Le chispeaba el lagrimal, anegados los ojos de una dudosa felicidad, relajada, acolchada en sus derramadas nalgas. Mariana Monteys, las mejores caderas del Imperio, ¡ay!

Forest se levantó como un autómata. Golpeando la palma de la mano con el puño del bastón, alegó necesitar una copa y se encaminó hacia la casa. En realidad iba a su cuarto de trabajo. Quedaba una posibilidad, se dijo, una sola.

Al cruzar la sala de estar vio a Mariana hija echada de bruces en el diván, con una toalla en la cabeza mojada. Sus soberbios brazos colgaban hasta el suelo como malignas serpientes muertas. Nunca la había visto tan drogada. Por entre la maraña de cabellos, unos ojos grises, en medio de la vorágine de penas, se abrieron despacio para mirarle, y unos labios secos se distendieron: la descarada sonrisa refrendaba, creyó entender él, una decisión que no debía postergar.

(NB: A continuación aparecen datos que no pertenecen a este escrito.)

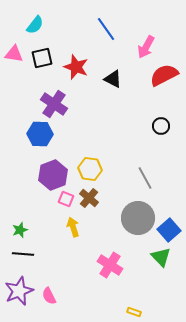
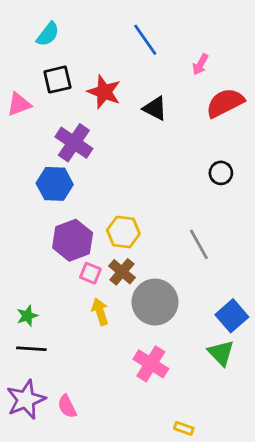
pink arrow: (146, 47) -> (200, 64), size x0.7
pink triangle: (14, 54) -> (19, 104), moved, turned -30
gray circle: (138, 218) -> (155, 302), moved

Arriba, en su estudio, abrió todos los cajones de la vieja cómoda. Cuando introdujo la mano en el último, ya no le quedaba sangre en las venas. Tanteó a ciegas la confusión de objetos olvidados y remotos, perdidos en medio de una adjetivación rebuscada y torturante, un texto masacrado. Sintió en la nuca la mirada socarrona de algo, experimentó la certeza de que, una vez más, la dudosa realidad del presente venía a enturbiar, a degradar la realidad indiscutible del pasado. Los dedos casi insensibles tocaron primero el bulto al fondo del cajón, la fantasmal camisa azul roída por los ratones, luego reconocieron las terribles formas del arma.

Durante el interminable trayecto de la Astra hasta la sien, Luys Forest evocó fugazmente el doméstico origen del primer extravío, vio nuevamente a Mao viniendo hacia él por el jardín, con su trote alegre y llevando en la boca la otra vida… Durante una fracción de segundo aún alentó una débil esperanza al recordar, con diabólica precisión, un hecho real en medio de tantos espejismos: muchos años atrás él había quitado realmente el cargador, pensando en los niños, y luego había arrojado la pistola al pantano de Foix, de verdad, el cargador cuando menos sí lo tiró, mi hijo el mayor lo vio, en serio, el chico fue testigo, aún se acordaría, de verdad…

Pero en aquel laberinto de refugios ruinosos donde se había extraviado, la laboriosa ficción ya no podía hacerle la menor concesión a la veleidosa realidad, ya no era capaz de respetarla ni confirmarla por más tiempo. Y allí estaba esperándole la convocada, puntual y solitaria bala camino de su cerebro…

Giró lentamente de espaldas a la cómoda de su madre y mientras giraba vio con el rabillo del ojo a su padre sentado en el balconcillo con los pies en la palangana de agua salada, con sus oscuras manos que olían a brea desabotonándose la camisa, la barbilla en el pecho, dejándose morir; tras él, el mar era una extensa lámina de hojalata, las pequeñas olas blancas se sucedían pero no parecían avanzar, quietas como falanges en línea de combate. Se le nublaron los ojos mientras resbalaba hasta el suelo, y rindió el pesado brazo, sollozando.

Media hora después, las dos Marianas subieron a buscarle y le encontraron arrodillado en el suelo del estudio, llorando como un niño sobre unos harapos azules y la vieja pistola, un enredo de herrumbre y de moho. Efectivamente, había una bala en la recámara. Pero el arma estaba encasquillada y no se disparó.